Eles estavam um pouco cansados de estarem apenas
deitados, olhando para o teto, então Danilo surgiu com a ideia de que eles
poderiam sair um pouco, para andar sem destino por ai. Thiago hesitou um pouco
antes de aceitar a ideia, pois ele nunca tinha andado pelas ruas de noite,
achava que tudo era muito perigoso por ali, e que iria acontecer alguma coisa
ruim se ele saísse. Eles foram então para a Rua do Sol, que nada mais era que
uma rua perto da casa de Danilo, em que você poderia ver o sol nascendo, se
você estiver na rua no momento em que ele estiver surgindo. Era um Lugar que
Danilo costumava ir quando se cansava de ficar o dia inteiro no computador, o
que era um pouco raro, mas ele acabava sempre gostando de ter ido. Era uma rua
normal como todas as outras ruas, exceto por todas as suas casas antigas que
até hoje são bem conservadas, ou pelos antigos postes que não possuem nenhum
sinal de vandalismo, o que era muito difícil de se ver em um tempo aonde os
vândalos atacavam quase todos os bens públicos. Havia uma casa nesta rua que se
destacava um pouco das outras, não pelo fato de ser mais bonita que as outras,
ou mais antiga, mas ela se destacava por uma simples frase que estava escrita
no seu muro.
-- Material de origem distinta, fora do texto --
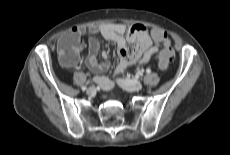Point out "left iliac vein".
Returning <instances> with one entry per match:
<instances>
[{"instance_id": "4c4485c4", "label": "left iliac vein", "mask_w": 230, "mask_h": 155, "mask_svg": "<svg viewBox=\"0 0 230 155\" xmlns=\"http://www.w3.org/2000/svg\"><path fill=\"white\" fill-rule=\"evenodd\" d=\"M117 84L123 89L133 92L142 89V83L133 79H117Z\"/></svg>"}]
</instances>
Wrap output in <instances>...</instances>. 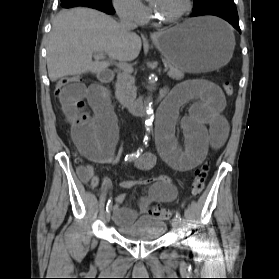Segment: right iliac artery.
I'll use <instances>...</instances> for the list:
<instances>
[{"label": "right iliac artery", "mask_w": 279, "mask_h": 279, "mask_svg": "<svg viewBox=\"0 0 279 279\" xmlns=\"http://www.w3.org/2000/svg\"><path fill=\"white\" fill-rule=\"evenodd\" d=\"M142 151H143L142 148H140V149L137 150V152L127 155L125 157V161H131V160L139 157V155L142 153ZM111 205H112L111 200H108L106 210L110 209Z\"/></svg>", "instance_id": "1"}]
</instances>
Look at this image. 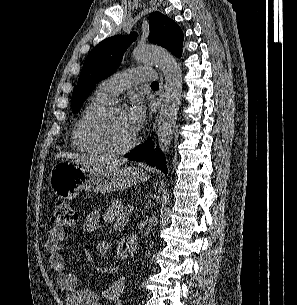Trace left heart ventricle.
Returning <instances> with one entry per match:
<instances>
[{"instance_id": "obj_1", "label": "left heart ventricle", "mask_w": 297, "mask_h": 305, "mask_svg": "<svg viewBox=\"0 0 297 305\" xmlns=\"http://www.w3.org/2000/svg\"><path fill=\"white\" fill-rule=\"evenodd\" d=\"M95 131L100 140L111 148L122 147L135 136L123 111L113 112L101 120L97 124Z\"/></svg>"}]
</instances>
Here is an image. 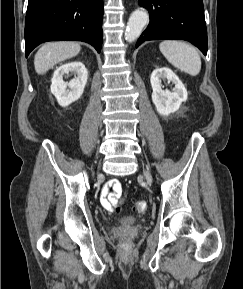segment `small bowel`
<instances>
[{"label": "small bowel", "mask_w": 243, "mask_h": 289, "mask_svg": "<svg viewBox=\"0 0 243 289\" xmlns=\"http://www.w3.org/2000/svg\"><path fill=\"white\" fill-rule=\"evenodd\" d=\"M123 201L124 190L121 183L117 179L110 180L102 191L100 200L102 206L111 211L116 205H120Z\"/></svg>", "instance_id": "obj_1"}]
</instances>
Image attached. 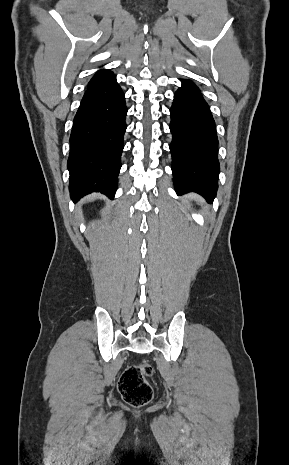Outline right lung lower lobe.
Segmentation results:
<instances>
[{"label":"right lung lower lobe","mask_w":289,"mask_h":465,"mask_svg":"<svg viewBox=\"0 0 289 465\" xmlns=\"http://www.w3.org/2000/svg\"><path fill=\"white\" fill-rule=\"evenodd\" d=\"M126 114L125 97L116 79L88 87L70 136L69 191L74 202L92 192L114 197Z\"/></svg>","instance_id":"right-lung-lower-lobe-1"}]
</instances>
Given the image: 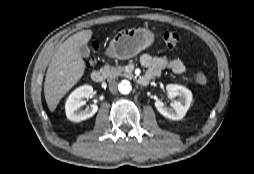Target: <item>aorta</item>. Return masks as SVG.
I'll return each mask as SVG.
<instances>
[{"instance_id":"762f6f07","label":"aorta","mask_w":254,"mask_h":174,"mask_svg":"<svg viewBox=\"0 0 254 174\" xmlns=\"http://www.w3.org/2000/svg\"><path fill=\"white\" fill-rule=\"evenodd\" d=\"M118 90L121 94H129L132 90L130 82L129 81H122L118 85Z\"/></svg>"}]
</instances>
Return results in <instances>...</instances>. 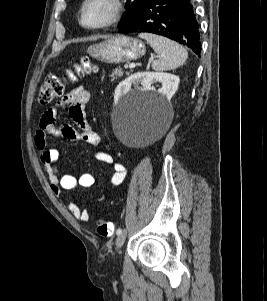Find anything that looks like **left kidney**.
Listing matches in <instances>:
<instances>
[{
	"mask_svg": "<svg viewBox=\"0 0 267 301\" xmlns=\"http://www.w3.org/2000/svg\"><path fill=\"white\" fill-rule=\"evenodd\" d=\"M156 82L162 84V87L158 89V93L169 101L177 91L180 79L176 75L163 72L135 73L119 83L115 89L114 101L118 102L120 98L128 94L132 84L140 83L142 91H150L153 90L152 84Z\"/></svg>",
	"mask_w": 267,
	"mask_h": 301,
	"instance_id": "1",
	"label": "left kidney"
}]
</instances>
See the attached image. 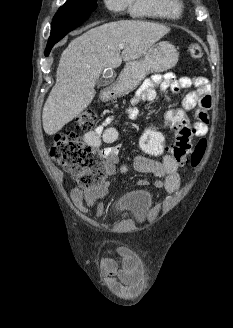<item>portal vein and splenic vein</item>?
<instances>
[{
    "mask_svg": "<svg viewBox=\"0 0 233 328\" xmlns=\"http://www.w3.org/2000/svg\"><path fill=\"white\" fill-rule=\"evenodd\" d=\"M118 48L119 49H123L124 48V44H119Z\"/></svg>",
    "mask_w": 233,
    "mask_h": 328,
    "instance_id": "1",
    "label": "portal vein and splenic vein"
}]
</instances>
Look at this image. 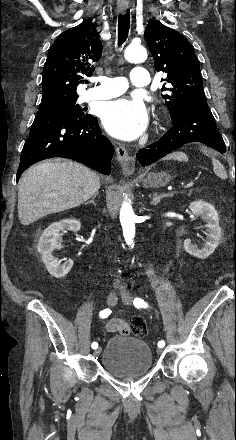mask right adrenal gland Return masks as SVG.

Era a principal atração daquela rua para Danilo, pois, ele nunca
havia visto o nascer do sol daquela rua, pelo fato de que ele estudava de
manhã, e precisava dormir para ir ter mais um dia torturante na sua escola. A
frase havia sido escrita com cerâmica, uma cerâmica vermelha que já estava
bastante desgastada por causa do tempo, mas nunca havia deixado de ter seu
brilho. A frase era a seguinte: “Você já viveu hoje?”. Aquela frase deixa
Danilo muito reflexivo, pois ele começava a pensar se ele estava realmente
vivendo, ou se estava apenas ocupando um lugar no tempo e no espaço, como
tantas outras pessoas. Mas toda essa reflexão nunca o levou a conclusão
nenhuma, só alimentou mais outras reflexões que alimentaram mais outras
reflexões, como uma hidra que tendo sua cabeça cortada, recebe duas novas
cabeças no lugar aonde havia apenas uma. Aquela frase parecia que causado um
grande impacto em Thiago, que permanecia em silêncio desde o momento em que a
leu. Ele olhava para o céu, olhava para as casas da rua, para a quase
insignificante quantidade de lixo que havia naquela rua, e depois voltava o olhar
novamente para a frase, buscando entender a real mensagem que ela queria
passar, ou ao menos uma resposta para ela, mas isto ele julgava praticamente
impossível.
-De modo lógico – Disse
Thiago – Nós vivemos sim hoje, pois não estamos mortos, o que caracteriza a
vida. Mas se formos pensar de outro modo, poderemos pensar que a frase se trata
de perguntar se nós nos sentimos vivos hoje, ou então se nós aproveitamos a
vida. Não estou conseguindo refletir muito bem sobre isto, minha mente meio que
está em um lugar distante. -
Eles apenas ficaram ali olhando aquela frase, cada um nos
seus próprios pensamentos, cada um no seu próprio mundo particular, tão
distintos e tão parecidos. Era tarde para as pessoas, mas muito cedo para cada
um dos dois, e foi nesse momento tão silencioso que todas as palavras não ditas
pareceram começar a fazer sentido. Eles haviam apenas lido uma frase, nada que
fosse totalmente fora do comum, mas apenas isto serviu para mostrar que a vida
é curta, e que se você não aproveitar, você não estará vivendo. Danilo então
olhou para Thiago, sorrindo, como quem estava falando: “eu finalmente entendi”,
enquanto Thiago fez o mesmo, no mesmo instante. Ficaram ali os dois, numa rua
qualquer, enquanto tudo começava a fazer sentido.